Huggingface-cli to load_dataset

pseudotensor · January 30, 2024, 8:42am

I can’t understand how to go from huggingface-cli or git clone to load_dataset() from that cached location. Despite the 3 methods all here: Downloading datasets they seem incompatible. The only poor suggestion here was to never use the other 2 methods: python - How to load a huggingface dataset from local path? - Stack Overflow

So idea is I want to use hf_transfer since that is about 10x faster for downloads than load_dataset. So I do:

pip install hf_transfer
export HF_HUB_ENABLE_HF_TRANSFER=1
huggingface-cli download --repo-type dataset vietgpt/the_pile_openwebtext2

I get much faster results than load_dataset:

num_proc_load_dataset=32
dataset = load_dataset('vietgpt/the_pile_openwebtext2', num_proc=num_proc_load_dataset, trust_remote_code=True)

But, then I spent about 2 hours trying to figure out how to load the dang result using load_dataset by playing with cache_dir, data_dir, data_files, dataset name, etc. I tried linking, copying, all sorts of files everywhere and no luck.

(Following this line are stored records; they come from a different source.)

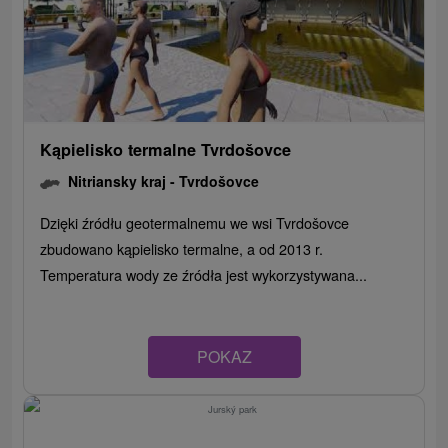
Kąpielisko termalne Tvrdošovce
Nitriansky kraj -
Tvrdošovce
Dzięki źródłu geotermalnemu we wsi Tvrdošovce
zbudowano kąpielisko termalne, a od 2013 r.
Temperatura wody ze źródła jest wykorzystywana...
POKAZ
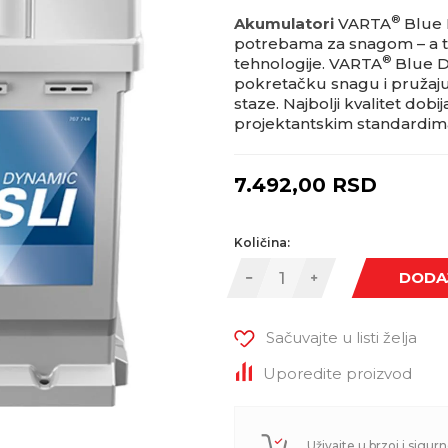
®
Akumulatori
VARTA
Blue 
potrebama za snagom – a t
®
tehnologije. VARTA
Blue D
pokretačku snagu i pružaj
staze. Najbolji kvalitet dob
projektantskim standardim
7.492,00
RSD
Količina:
DODA
Sačuvajte u listi želja
Uporedite proizvod
Uživajte u brzoj i sigurn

I can see all the files in:

/home/fsuser/.cache/huggingface/hub/datasets--vietgpt--the_pile_openwebtext2/snapshots/1de27c660aefd991700e5c13865a041591394834/data

as same ones in the original repo as if I would do git clone to that same hash folder.

But when using load_dataset, seems to go to totally different location, and on separate computer where I did that, all different file names. Very confusing.

I was able to specify some hacked setup where it stopped complaining about the files, but then asked for 1 example of a feature or something related, which I didn’t have and shouldn’t need.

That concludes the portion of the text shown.